Regenerative Approach Pulpotomy Procedure
The tooth is anesthetized. Rubber dam application is necessary as the medicaments used are caustic and can cause burn injuries. The access cavity is prepared with a half-sized round bur.
The cavity prepared is similar to the outline of a class 1 cavity primary molars. The cavity is deepened to gain entry into the pulp chamber.
Once the entry is gained, the bur is used to pull out dentin in strokes to an extent where no dentin overhangs the pulp chamber. All residual caries and carious dentin are removed.
Initial hemostasis is attained with a wet cotton pellet and visualized. The coronal pulp is excised with a small, sharp spoon excavator. The pulp is amputated till the root canal orifices.
Hemostasis is attained in 3–5 minutes by a moist cotton pellet on the excised pulp stumps.
The inflammatory status of the pulp is diagnosed during the procedure. This can be termed procedural diagnosis.
If bleeding still persists, there could be two possibilities. One is that there could be remaining pulp fragments in the pulp chamber in an undercut.
The second could be a highly inflamed radicular pulp where hemostasis cannot be attained.
Such a tooth is indicated for a radical mode (total removal of radicular pulpal tissue) of endodontic therapy.
On attaining hemostasis, the medicament is applied to the excised pulp stumps.
The thumb rule is that the medicament should not be kept on a blood clot or a bleeding pulp but on an excised healthy, uninflamed pulp.
On treatment with the medicament, one-half of the pulp chamber is filled with a thick mix of zinc oxide eugenol cement.

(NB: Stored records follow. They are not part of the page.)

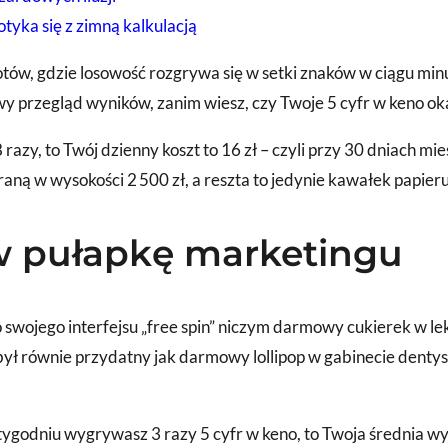
tyka się z zimną kalkulacją
tów, gdzie losowość rozgrywa się w setki znaków w ciągu min
przegląd wyników, zanim wiesz, czy Twoje 5 cyfr w keno okaz
 8 razy, to Twój dzienny koszt to 16 zł – czyli przy 30 dniach m
aną w wysokości 2 500 zł, a reszta to jedynie kawałek papieru
 w pułapkę marketingu
swojego interfejsu „free spin” niczym darmowy cukierek w lekcj
był równie przydatny jak darmowy lollipop w gabinecie dentys
godniu wygrywasz 3 razy 5 cyfr w keno, to Twoja średnia wygr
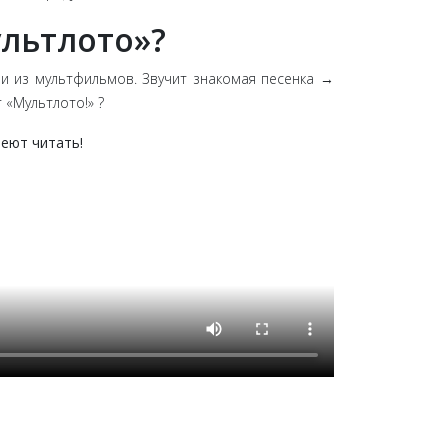
ультлото»?
ми из мультфильмов. Звучит знакомая песенка →
 «Мультлото!» ?
еют читать!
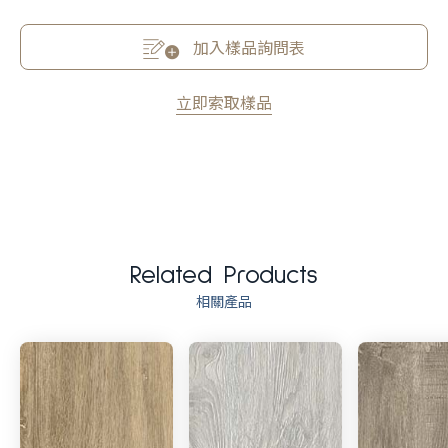
加入樣品詢問表
立即索取樣品
Related Products
相關產品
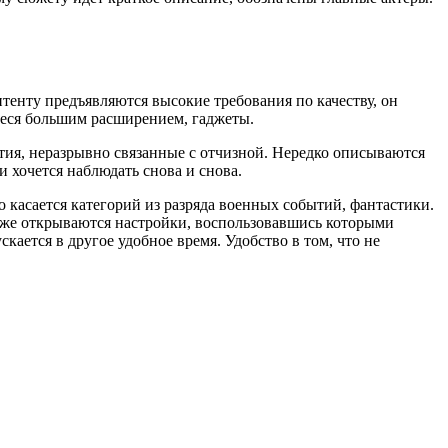
тенту предъявляются высокие требования по качеству, он
щиеся большим расширением, гаджеты.
тия, неразрывно связанные с отчизной. Нередко описываются
 хочется наблюдать снова и снова.
касается категорий из разряда военных событий, фантастики.
 же открываются настройки, воспользовавшись которыми
кается в другое удобное время. Удобство в том, что не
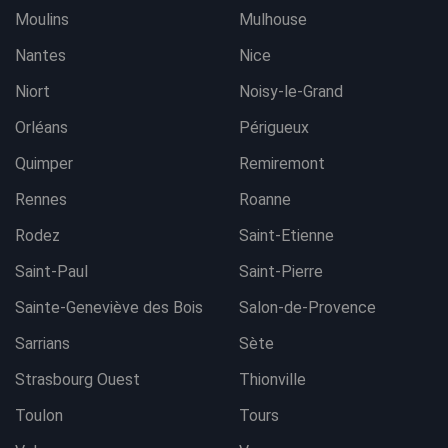
Moulins
Mulhouse
Nantes
Nice
Niort
Noisy-le-Grand
Orléans
Périgueux
Quimper
Remiremont
Rennes
Roanne
Rodez
Saint-Etienne
Saint-Paul
Saint-Pierre
Sainte-Geneviève des Bois
Salon-de-Provence
Sarrians
Sète
Strasbourg Ouest
Thionville
Toulon
Tours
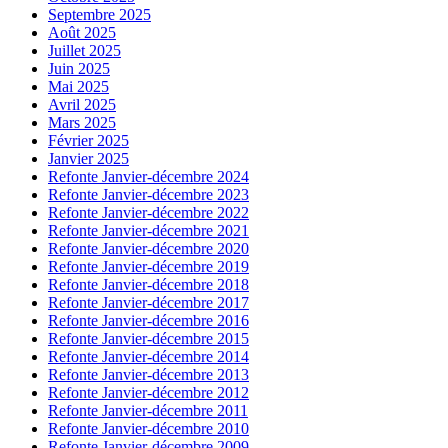
Septembre 2025
Août 2025
Juillet 2025
Juin 2025
Mai 2025
Avril 2025
Mars 2025
Février 2025
Janvier 2025
Refonte Janvier-décembre 2024
Refonte Janvier-décembre 2023
Refonte Janvier-décembre 2022
Refonte Janvier-décembre 2021
Refonte Janvier-décembre 2020
Refonte Janvier-décembre 2019
Refonte Janvier-décembre 2018
Refonte Janvier-décembre 2017
Refonte Janvier-décembre 2016
Refonte Janvier-décembre 2015
Refonte Janvier-décembre 2014
Refonte Janvier-décembre 2013
Refonte Janvier-décembre 2012
Refonte Janvier-décembre 2011
Refonte Janvier-décembre 2010
Refonte Janvier-décembre 2009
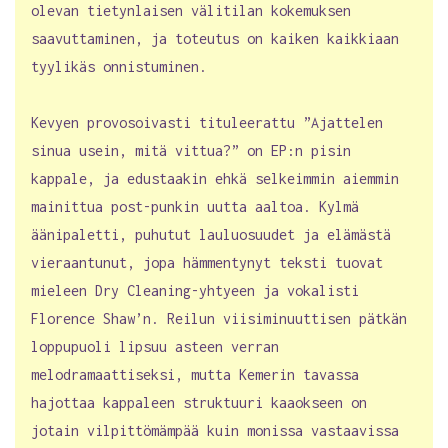
olevan tietynlaisen välitilan kokemuksen
saavuttaminen, ja toteutus on kaiken kaikkiaan
tyylikäs onnistuminen.
Kevyen provosoivasti tituleerattu ”Ajattelen
sinua usein, mitä vittua?” on EP:n pisin
kappale, ja edustaakin ehkä selkeimmin aiemmin
mainittua post-punkin uutta aaltoa. Kylmä
äänipaletti, puhutut lauluosuudet ja elämästä
vieraantunut, jopa hämmentynyt teksti tuovat
mieleen Dry Cleaning-yhtyeen ja vokalisti
Florence Shaw’n. Reilun viisiminuuttisen pätkän
loppupuoli lipsuu asteen verran
melodramaattiseksi, mutta Kemerin tavassa
hajottaa kappaleen struktuuri kaaokseen on
jotain vilpittömämpää kuin monissa vastaavissa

The other half is filled with restorative glass ionomer cement.
The tooth surface preparation is done for a stainless steel crown and an appropriate crown is cemented for rehabilitation.
A stainless steel crown is indicated as a pulpotomy dental structure that has lesser tensile and shear strength.
It is preferred in multi-surface carious lesions as it eliminates coronal microleakage.
The next best mode of restoration is post-endodontic amalgam restoration. However, it is preferred when the life of the primary tooth is less than 2 years.
Regenerative Approach Outcome
A pulpotomies tooth has to be reviewed clinically every 6 months and radiographically every year for the first 3 years.
The absence of signs and symptoms, normal tooth resorption and absence of inter-radicular rarefaction are desired outcomes that describe the success of the therapy.
Signs and symptoms of irreversible pulpitis, dentoalveolar abscess, with or without draining sinus.
Inter-radicular bone loss, internal resorption, diffuse calcifications in the pulp chamber, and unequal root resorption are indications of failure of therapy.
Case Description
Case 1
Chief complaint: A 6-year-old male child complains of discomfort in his right upper back tooth while drinking hot soup or eating ice cream.
Clinical scenario: A 6-year-old child complains of transient discomfort from hot soups and ice creams on his right maxillary second molar. No history of spontaneous pain.
[Baseline data – Pulp of the tooth need not necessarily be exposed to exhibit pain or undergo the pathologic sequelae. Dentin is an innervated tissue, an exposure of which can elicit pain.]
Case 2
Chief complaint: Accidental exposure of the mesiobuccal horn of pulp on 65 while performing indirect pulp capping.
Clinical scenario: A 6-year-old child was indicated for an indirect pulp capping on tooth 65. During the operative procedure, under rubber dam isolation, accidental exposure of the mesiobuccal horn of the pulp occurred.
Summary
1. Conservative endodontic procedures are indirect pulp capping, direct pulp capping, and pulpotomy.
2. Pulp capping
3. Pulpotomy is the complete removal of the coronal portion of the dental pulp followed by the placement of a suitable dressing/medicament that will promote the healing of the pulp and preserve the vitality/integrity of the tooth.